>>>>>WHAT SENATOR JOHN GLENN SAID
He said these things in a 1972 senate race speech, not from the floor. It was a prepared statement not and some off-the-cuff response.
>>>>>It took less time to take Iraq than it took
to count the votes in Florida!!!!
Counting votes in this country is pointless as long as we have voting machines that are not open to public scrutiny. You think ballot box stuffing is bad, electronic voting is worse and easier to control.
http://timeforachange.bluelemur.com/electionreform.htm >>>>The biased media hopes we are too ignorant
to realize the facts.
The media and government are both corporate owned. Don’t expect any accountability from a group who is reporting on itself. (Such as NBC, which is owned by GE which is a major member of the military industrial complex, which Ike so wisely warned us about: “This conjunction of an immense military establishment and a large arms industry is new in the American experience. The total influence -- economic, political, even spiritual -- is felt in every city, every State house, every office of the Federal government. We recognize the imperative need for this development.

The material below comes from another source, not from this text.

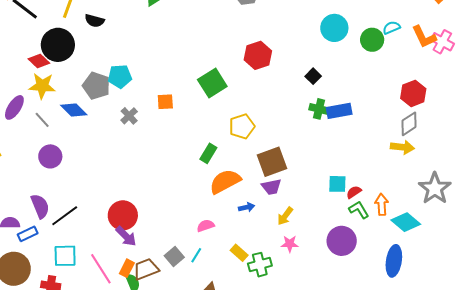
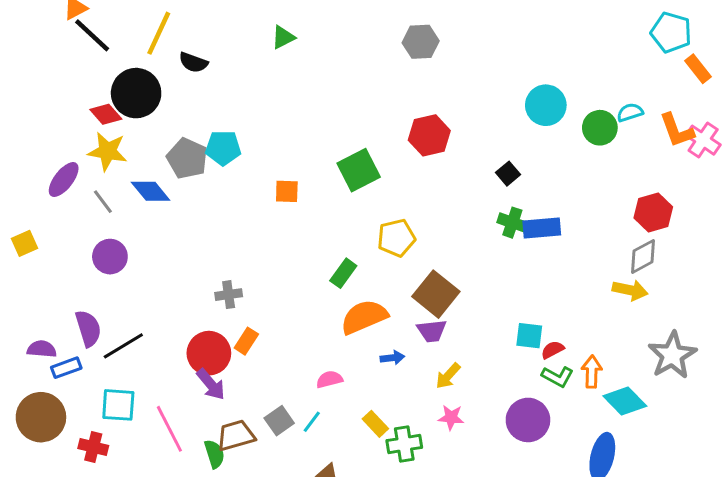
gray cross: (129, 116) -> (229, 295), moved, turned 30
brown square: (272, 162) -> (436, 294), turned -36
green L-shape: (359, 210) -> (558, 377), turned 145
orange rectangle: (127, 268) -> (246, 341), moved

Yet we must not fail to comprehend its grave implications. Our toil, resources and livelihood are all involved; so is the very structure of our society. In the councils of government, we must guard against the acquisition of unwarranted influence, whether sought or unsought, by the military industrial complex. The potential for the disastrous rise of misplaced power exists and will persist.
We must never let the weight of this combination endanger our liberties or democratic processes. We should take nothing for granted. Only an alert and knowledgeable citizenry can compel the proper meshing of the huge industrial and military machinery of defense with our peaceful methods and goals, so that security and liberty may prosper together.”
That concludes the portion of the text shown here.